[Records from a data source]
[Start of Attachment]

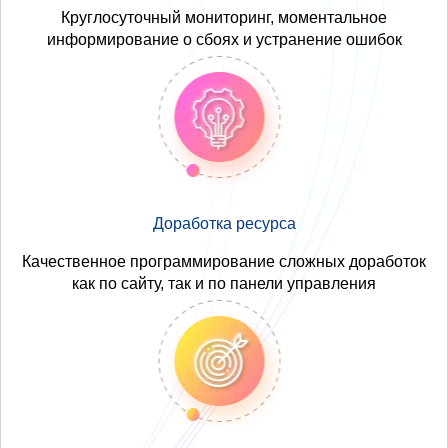
Круглосуточный мониторинг, моментальное
информирование о сбоях и устранение ошибок
Доработка ресурса
Качественное программирование сложных доработок
как по сайту, так и по панели управления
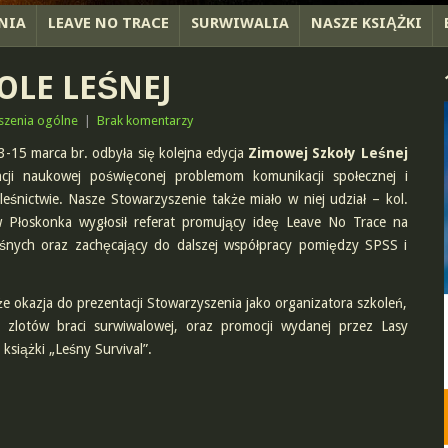
NIA
LEAVE NO TRACE
SURWIWALIA
NASZE KSIĄŻKI
OLE LEŚNEJ
szenia ogólne
|
Brak komentarzy
-15 marca br. odbyła się kolejna edycja
Zimowej Szkoły Leśnej
ncji naukowej poświęconej problemom komunikacji społecznej i
leśnictwie. Nasze Stowarzyszenie także miało w niej udział – kol.
 Płoskonka wygłosił referat promujący ideę Leave No Trace na
eśnych oraz zachęcający do dalszej współpracy pomiędzy SPSS i
że okazja do prezentacji Stowarzyszenia jako organizatora szkoleń,
i, zlotów braci surwiwalowej, oraz promocji wydanej przez Lasy
siążki „Leśny Survival”.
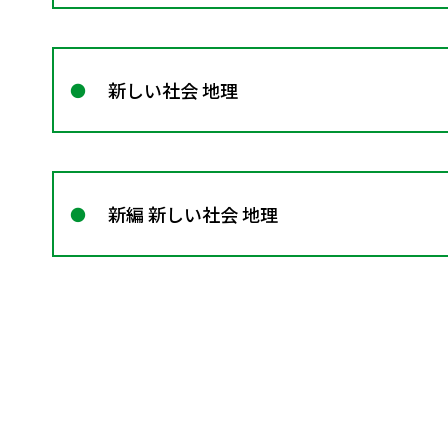
新しい社会 地理
新編 新しい社会 地理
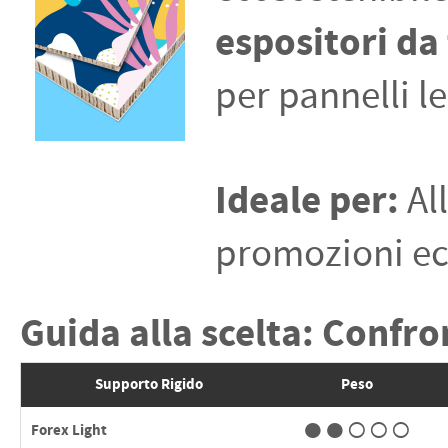
espositori da
per pannelli l
Ideale per:
Al
promozioni ec
Guida alla scelta: Confro
Supporto Rigido
Peso
●●○○○
Forex Light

[End of Attachment]

THE TASK => Only the lines containing "oraz" are needed; copy each of them from the data.

SOLUTION =>
eśnych oraz zachęcający do dalszej współpracy pomiędzy SPSS i
i, zlotów braci surwiwalowej, oraz promocji wydanej przez Lasy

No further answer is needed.